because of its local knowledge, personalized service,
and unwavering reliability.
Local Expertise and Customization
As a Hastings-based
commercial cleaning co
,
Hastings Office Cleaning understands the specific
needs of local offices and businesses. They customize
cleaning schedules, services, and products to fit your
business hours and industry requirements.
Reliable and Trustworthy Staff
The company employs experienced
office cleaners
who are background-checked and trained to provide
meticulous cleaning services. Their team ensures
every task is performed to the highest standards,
* * *
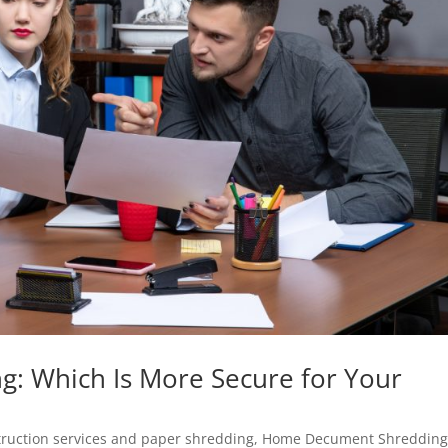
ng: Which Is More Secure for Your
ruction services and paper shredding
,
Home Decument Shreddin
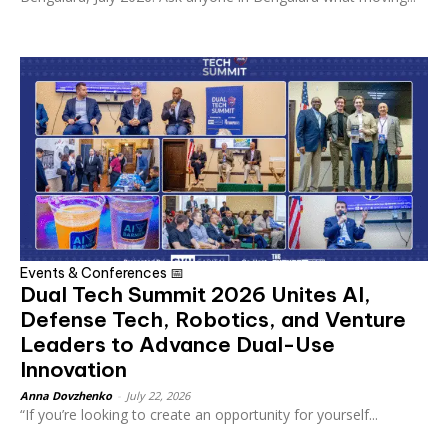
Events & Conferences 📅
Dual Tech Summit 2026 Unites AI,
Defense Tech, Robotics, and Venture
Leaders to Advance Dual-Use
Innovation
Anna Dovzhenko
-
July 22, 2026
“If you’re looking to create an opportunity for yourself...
--
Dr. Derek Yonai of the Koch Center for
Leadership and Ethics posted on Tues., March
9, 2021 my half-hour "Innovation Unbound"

### Exercise prompt
Whenever the string "Dual" shows up on a line of the listing, copy that line.

### Task response
Dual Tech Summit 2026 Unites AI,
Leaders to Advance Dual-Use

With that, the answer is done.